Total Derivatives Engineering Maths, Btech first year

Total Derivatives

Total Derivatives

If there is a function \(u\), \(u = f(x,y)\) where \(x = \Phi (t) \) and \(y = \Psi (t) \), then \(u\) can be expressed as a function of \(t\) by substituting values of \(x\) and \(y\) in \(f(x,y)\) and hence, we can find \(du/dt\) which is called as the Total Derivative of \(u\).
There are two methods to find total derivative

In Substitution, as the name suggests, we substitute values of \(x\) and \(y\) in \(u\) but this method fails if the function given is an implicit function(\(y\) is dependent on \(x\) ).
To find derivative without substitution, we have something called Chain Rule which is, \[ \frac{du}{dt} = \frac{\partial u}{\partial x}\times \frac{dx}{dt} + \frac{\partial u}{\partial y}\times \frac{dy}{dt} \] If \(u = f(x,y,z) \) where \(x,y,z\) all are functions of variable \(t\), then Chain Rule is, \[ \frac{du}{dt} = \frac{\partial u}{\partial x}\times \frac{dx}{dt} + \frac{\partial u}{\partial y}\times \frac{dy}{dt} + \frac{\partial u}{\partial z}\times \frac{dz}{dt} \] It's easy to remember if you understand this- \(u\) is a function of \(x, y\), \(x, y\) are functions of \(t\), and we have to reach from \(u\) to \(t\), as shown in the figure,

Now, read this carefully: if a function is of only one variable, then Partial Derivative and regular differentiation, both give same results(you can try yourself). Here those functions are \(x\) and \(y\), thus \(dx/dt\).
If a function has more than one variable, then only P.D. is possible, here that function is \(u\), therefore, \(\partial u/\partial x\). So if carefully observed, Chain Rule is just a combination of P.D. and differentiation, both depending on number of variables a function has.


Sample Problem :

If \( u = x^2 + y^2 \) and \( x = at^2 \), \( y = 2at \) find \( du/dt \)

Solution :

By Total Differentiation, \[ \frac{du}{dt} = \frac{\partial u}{\partial x}\times \frac{dx}{dt} + \frac{\partial u}{\partial y}\times \frac{dy}{dt} \] \[ \frac{du}{dt} = (2x + 0)\times (2at) + (0 + 2y)\times (2a) \] \[ \frac{du}{dt} = 4axt + 4ay \] But the answer must be in that variable w.r.t. which we are calculating total derivative \[ \frac{du}{dt} = 4a(at^2)(t) + 4a(2at) \] \[ \frac{du}{dt} = 4a^2t(t^2 + 2) \]

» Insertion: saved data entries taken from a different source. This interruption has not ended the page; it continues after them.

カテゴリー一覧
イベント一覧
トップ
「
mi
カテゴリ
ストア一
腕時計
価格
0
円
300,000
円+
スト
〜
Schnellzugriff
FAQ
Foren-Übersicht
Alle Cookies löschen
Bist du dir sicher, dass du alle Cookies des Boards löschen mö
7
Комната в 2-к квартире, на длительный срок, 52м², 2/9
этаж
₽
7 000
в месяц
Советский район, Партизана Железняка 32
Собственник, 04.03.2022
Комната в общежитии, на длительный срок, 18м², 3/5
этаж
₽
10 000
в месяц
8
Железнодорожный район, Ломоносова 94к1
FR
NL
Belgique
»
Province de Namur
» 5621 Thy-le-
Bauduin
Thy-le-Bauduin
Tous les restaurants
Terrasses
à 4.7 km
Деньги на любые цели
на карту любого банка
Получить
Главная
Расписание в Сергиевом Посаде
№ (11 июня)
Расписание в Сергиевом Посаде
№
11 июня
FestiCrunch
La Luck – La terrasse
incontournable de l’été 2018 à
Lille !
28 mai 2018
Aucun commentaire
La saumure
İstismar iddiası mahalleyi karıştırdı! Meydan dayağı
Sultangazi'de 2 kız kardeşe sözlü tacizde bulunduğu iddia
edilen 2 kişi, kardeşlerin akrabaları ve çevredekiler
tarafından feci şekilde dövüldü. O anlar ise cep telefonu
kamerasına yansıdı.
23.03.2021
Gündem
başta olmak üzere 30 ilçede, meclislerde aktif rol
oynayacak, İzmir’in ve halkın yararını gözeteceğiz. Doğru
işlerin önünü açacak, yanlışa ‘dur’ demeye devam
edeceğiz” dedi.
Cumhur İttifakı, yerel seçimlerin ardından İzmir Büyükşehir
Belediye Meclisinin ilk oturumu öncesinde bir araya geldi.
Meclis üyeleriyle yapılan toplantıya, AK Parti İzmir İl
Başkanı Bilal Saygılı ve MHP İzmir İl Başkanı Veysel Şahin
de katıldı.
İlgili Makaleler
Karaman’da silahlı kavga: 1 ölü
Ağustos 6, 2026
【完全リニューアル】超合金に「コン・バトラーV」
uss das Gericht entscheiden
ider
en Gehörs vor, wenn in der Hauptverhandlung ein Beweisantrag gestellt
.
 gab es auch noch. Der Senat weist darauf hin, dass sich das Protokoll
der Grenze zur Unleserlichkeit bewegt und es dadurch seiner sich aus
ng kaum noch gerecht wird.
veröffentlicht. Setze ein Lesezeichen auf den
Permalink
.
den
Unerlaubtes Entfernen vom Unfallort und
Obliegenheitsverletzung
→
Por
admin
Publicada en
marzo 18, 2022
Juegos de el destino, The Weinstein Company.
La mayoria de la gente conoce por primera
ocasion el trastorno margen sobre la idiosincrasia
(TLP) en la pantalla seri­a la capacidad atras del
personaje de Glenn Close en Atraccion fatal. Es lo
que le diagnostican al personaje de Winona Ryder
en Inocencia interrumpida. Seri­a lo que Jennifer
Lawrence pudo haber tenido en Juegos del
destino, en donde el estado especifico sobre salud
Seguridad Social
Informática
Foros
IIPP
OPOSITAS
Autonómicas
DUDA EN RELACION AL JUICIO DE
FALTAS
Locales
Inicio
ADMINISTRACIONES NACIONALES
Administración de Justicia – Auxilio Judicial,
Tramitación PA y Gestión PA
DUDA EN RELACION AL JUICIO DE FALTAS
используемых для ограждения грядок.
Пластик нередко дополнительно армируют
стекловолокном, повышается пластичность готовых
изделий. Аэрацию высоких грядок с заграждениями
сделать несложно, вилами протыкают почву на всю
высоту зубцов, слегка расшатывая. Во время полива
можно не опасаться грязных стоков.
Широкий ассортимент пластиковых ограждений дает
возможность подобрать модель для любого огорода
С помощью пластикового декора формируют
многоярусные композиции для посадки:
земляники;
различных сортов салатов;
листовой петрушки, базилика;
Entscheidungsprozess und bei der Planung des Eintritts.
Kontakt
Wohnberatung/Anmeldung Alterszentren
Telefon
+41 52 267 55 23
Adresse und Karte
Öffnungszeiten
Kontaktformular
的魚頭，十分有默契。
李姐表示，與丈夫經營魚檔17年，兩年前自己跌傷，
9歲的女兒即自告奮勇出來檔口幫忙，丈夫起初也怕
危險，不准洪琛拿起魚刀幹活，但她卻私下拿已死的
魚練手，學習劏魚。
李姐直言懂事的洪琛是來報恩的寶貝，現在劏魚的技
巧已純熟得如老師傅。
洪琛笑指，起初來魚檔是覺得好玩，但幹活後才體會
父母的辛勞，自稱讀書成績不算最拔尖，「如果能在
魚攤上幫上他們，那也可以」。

Sample Problem- Implicit Function

If \( z = x^2y \) and \( x^2 + xy + y^2 = 1 \) find \( dz/dx \)

Solution :

\[ z = xy \hspace{20pt} \longrightarrow (1) \] \[ x^2 + xy + y^2 = 1 \hspace{20pt} \longrightarrow (2) \] Now here, \(x\) is the independent variable and \(y\) is dependent on \(x\) (there is no \(t\) here), therefore, \[ \frac{dz}{dx} = + \frac{\partial z}{\partial y}\times \frac{dy}{dx} \] Partially Differentiating equation (1) w.r.t. \(x\) and \(y\) \[ \frac{\partial z}{\partial x} = 2xy \] \[ \frac{\partial z}{\partial y} = x^2 \] Differentiating equation (2) w.r.t. \(x\) \[ 2x + x\frac{dy}{dt} + y + 2y\frac{dy}{dx} = 0 \] \[ \Rightarrow \frac{dy}{dx} = -\frac{(2x + y)}{(x + 2y)} \] Put values of derivatives in equation (3) \[ \frac{dz}{dx} = 2xy - (x^2)\frac{(2x + y)}{(x + 2y)} \] \[ \boxed{ \frac{dz}{dx} = \frac{x^2y + 4xy^2 - 2x^3}{x + 2y} } \]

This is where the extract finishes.